The 10% Rule, Revisited: Ramping Summer Training Safely
The 10% Rule, Revisited: Ramping Summer Training Safely
By Dr. Michael Minenna D.C., B.Sc., SFMA, FMS
If you've ever started running or returned to the gym, someone has probably told you the "10% rule": never increase your training by more than 10% a week. It's tidy, memorable, and well-intentioned. It's also a simplification of something more interesting — and getting the real version right is what keeps you healthy as the summer training season ramps up.
Where the rule came from, and its limits
The 10% rule is a rule of thumb, not a law of physics. When researchers have actually tested rigid graded-progression programs built around such limits, the results have been underwhelming — a structured 10%-style running program didn't reduce injuries compared to a more standard approach in one well-known trial.1 That doesn't mean the spirit of the rule is wrong. It means the magic isn't in the specific number.
The deeper truth the rule gestures at is this: how fast you increase load matters more than the absolute amount. Bodies adapt to demand, but adaptation takes time, and trouble shows up when the jump in demand outruns the tissue's ability to keep up.
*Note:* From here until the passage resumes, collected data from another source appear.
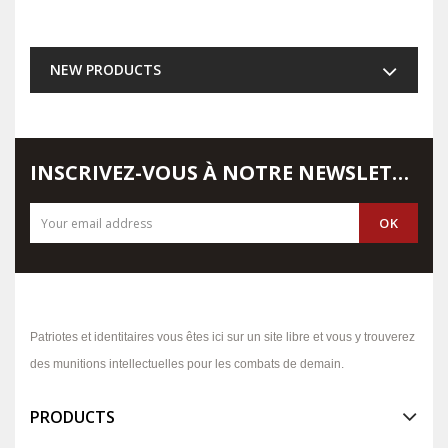
NEW PRODUCTS
INSCRIVEZ-VOUS À NOTRE NEWSLETTER
Patriotes et identitaires vous êtes ici sur un site libre et vous y trouverez
des munitions intellectuelles pour les combats de demain.
PRODUCTS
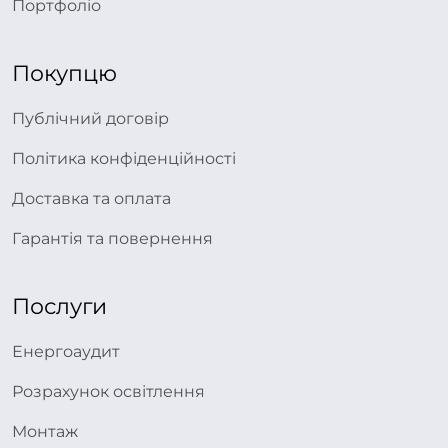
Портфоліо
Покупцю
Публічний договір
Політика конфіденційності
Доставка та оплата
Гарантія та повернення
Послуги
Енергоаудит
Розрахунок освітлення
Монтаж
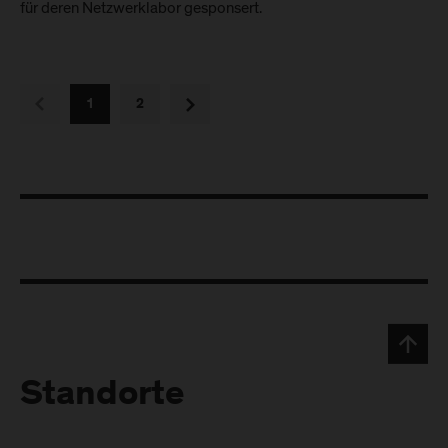
für deren Netzwerklabor gesponsert.
vorherige
nächste
1
2
Standorte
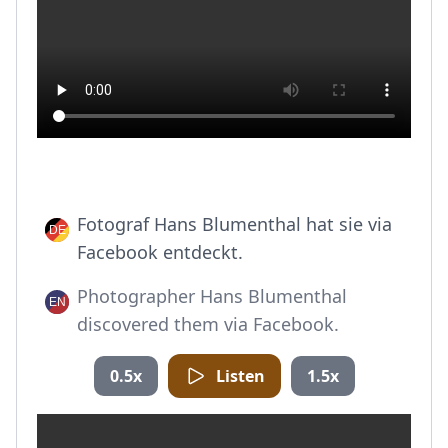
Fotograf Hans Blumenthal hat sie via
Facebook entdeckt.
Photographer Hans Blumenthal
discovered them via Facebook.
0.5x
Listen
1.5x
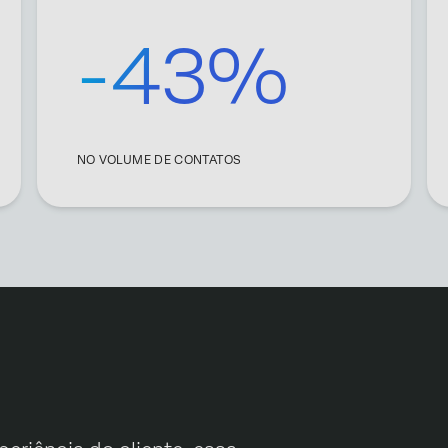
-43%
NO VOLUME DE CONTATOS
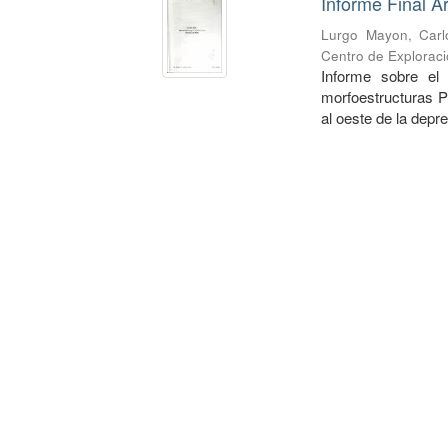
Informe Final Á
Lurgo Mayon, Carl
Centro de Exploraci
Informe sobre el
morfoestructuras P
al oeste de la depr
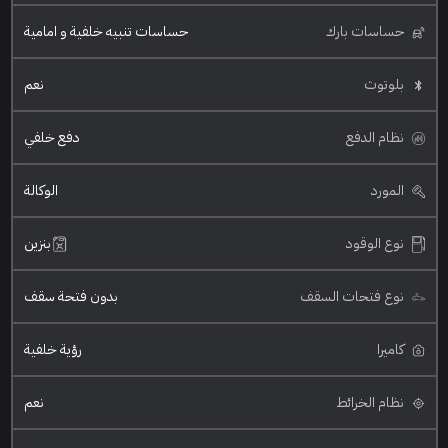
حساسات بارك
حساسات تنبيه خلفية و امامية
بلوتوث
نعم
نظام الدفع
دفع خلفي
المورد
الوكالة
نوع الوقود
بنزين
نوع فتحات السقف
بدون فتحة سقف
كاميرا
رؤية خلفية
نظام الخرائط
نعم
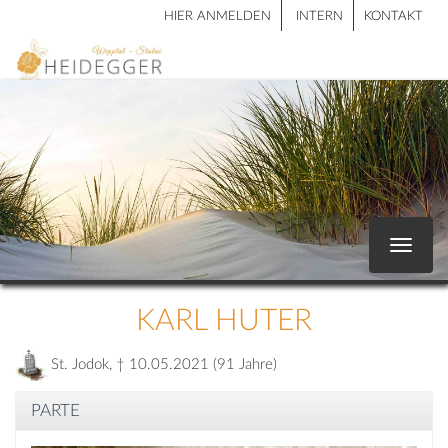
HIER ANMELDEN
INTERN
KONTAKT
Toggle
navigat
KARL HUTER
St. Jodok, † 10.05.2021 (91 Jahre)
PARTE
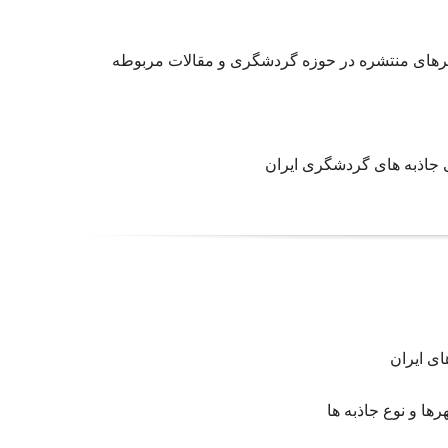
برهای منتشره در حوزه گردشگری و مقالات مربوطه
 جاذبه های گردشگری ایران
ی ایران
ا و نوع جاذبه ها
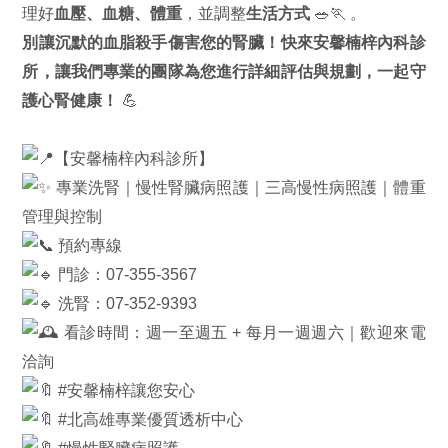
理好
血壓、血糖、體重
，並調整
生活方式
🥗🏃
。
別讓沉默的血脂殺手傷害您的腎臟！快來安馨楠梓內科診
所，讓我們專業的團隊為您進行詳細評估與規劃，一起守
護心腎健康！
💪
【安馨楠梓內科診所】
專業洗腎｜慢性腎臟病照護｜三高慢性病照護｜體重
管理與控制
預約專線
門診：07-355-3567
洗腎：07-352-9393
看診時間：週一至週五 + 每月一週週六｜歡迎來電
洽詢
#安馨楠梓讓您安心
#北高雄專業優質透析中心
#慢性腎臟病照護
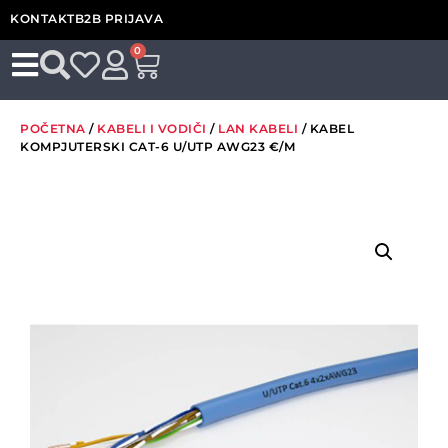
KONTAKT
B2B PRIJAVA
0
POČETNA
/
KABELI I VODIČI
/
LAN KABELI
/ KABEL
KOMPJUTERSKI CAT-6 U/UTP AWG23 €/M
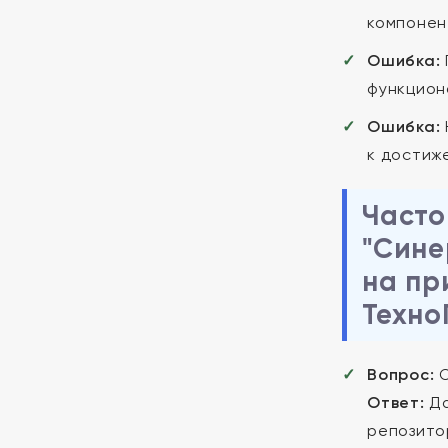
компонен
Ошибка:
функцион
Ошибка:
к достиж
Часто
"Сине
на пр
Техно
Вопрос:
О
Ответ:
Да
репозито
The principle that actually holds up
The more robust idea is the relationship between your recent training and your current training — sometimes framed as acute load versus chronic load. Athletes who have built a solid base can tolerate high workloads; the sharp spikes, where this week dramatically exceeds what you've been doing lately, are what drive injury risk up.2,3 Paradoxically, appropriate high training loads can be protective, because they build the capacity that makes you robust.2
This is the training-injury prevention paradox in a sentence: it's not hard training that gets people hurt, it's poorly managed changes in training.2 The fittest, best-prepared athlete and the weekend warrior can do the exact same workout with completely different outcomes, because one had built the base for it and the other hadn't.
There are no bad workouts — only too much, too soon
This is the same message we come back to with every patient and every student: there are no bad exercises, only too much too soon.2 A long run, a heavy squat session, a hard ride — none of these are inherently dangerous. They become a problem only when they represent a leap your body hasn't been prepared for. The skill of training is managing that ramp.
How to ramp up well this summer
A few practical guidelines capture the real principle better than any single percentage. Build gradually and consistently rather than in big jumps — slow, steady increases beat heroic weeks followed by forced rest. Earn your volume before you chase intensity; don't pile on hard, fast efforts the same week you add distance. Keep a base going year-round where you can, because a body that never fully detrains tolerates the spring ramp far better. And treat sleep, recovery, and easy days as part of training, not interruptions to it — they're when adaptation actually happens.
Listen to your body's feedback, too. A little muscular fatigue that settles overnight is normal adaptation. Pain that lingers, sharpens, or worsens day over day is a sign you've crossed from stimulus into strain — back off and let it settle before pressing on.
The bottom line
The 10% rule isn't wrong so much as oversold. Forget the exact number and remember the idea behind it: increase load gradually, build a base, and respect that adaptation takes time. Do that, and you can train hard and stay healthy. If you're returning from a layoff or pushing into new territory this summer and want a plan that ramps safely, that's exactly the kind of thing we help with at Boreal Spine & Sport.
References
- Buist I, Bredeweg SW, van Mechelen W, Lemmink KA, Pepping GJ, Diercks RL. No effect of a graded training program on the number of running-related injuries in novice runners: a randomized controlled trial. Am J Sports Med. 2008;36(1):33-39.
- Gabbett TJ. The training-injury prevention paradox: should athletes be training smarter and harder? Br J Sports Med. 2016;50(5):273-280.
- Soligard T, Schwellnus M, Alonso JM, et al. How much is too much? (Part 1) International Olympic Committee consensus statement on load in sport and risk of injury. Br J Sports Med. 2016;50(17):1030-1041.